You’ll be able to allow DAGs by making them energetic and testing them individually. Upon activation, an extra CSV file named count_death_{COUNTRY_CODE}.csv is generated within the dags folder.

Cleansing up

There could also be prices related to utilizing the assorted AWS companies mentioned on this submit. To stop incurring future costs, delete the Amazon MWAA atmosphere after you might have accomplished the duties outlined on this submit, and empty and delete the S3 bucket.

Conclusion

On this weblog submit we demonstrated how one can use the dag-factory library to create dynamic DAGs.
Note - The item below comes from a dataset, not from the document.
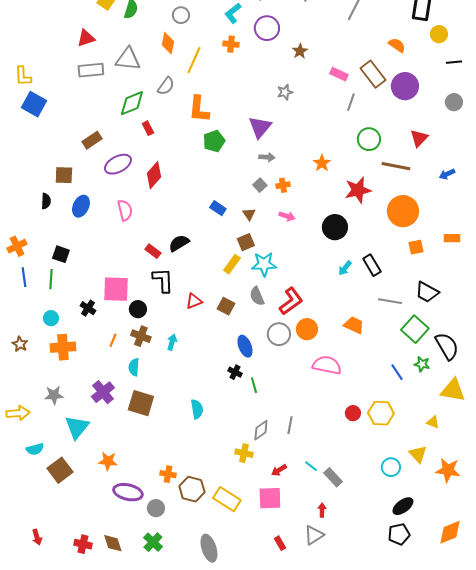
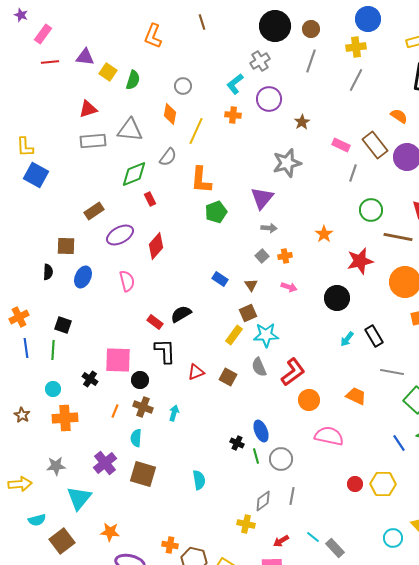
gray star: (285, 92) -> (287, 163), size x1.8
gray circle: (279, 334) -> (281, 459), moved
blue ellipse: (245, 346) -> (261, 431), moved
Dynamic DAGs are characterised by their means to generate outcomes with every parsing of the DAG file primarily based on configurations. Think about using dynamic DAGs within the following situations:

  • Automating migration from a legacy system to Airflow, the place flexibility in DAG era is essential
  • Conditions the place solely a parameter modifications between completely different DAGs, streamlining the workflow administration course of
  • Managing DAGs which can be reliant on the evolving construction of a supply system, offering adaptability to modifications
  • Establishing standardized practices for DAGs throughout your workforce or group by creating these blueprints, selling consistency and effectivity
  • Embracing YAML-based declarations over complicated Python coding, simplifying DAG configuration and upkeep processes
  • Creating information pushed workflows that adapt and evolve primarily based on the info inputs, enabling environment friendly automation

By incorporating dynamic DAGs into your workflow, you may improve automation, adaptability, and standardization, finally bettering the effectivity and effectiveness of your information pipeline administration.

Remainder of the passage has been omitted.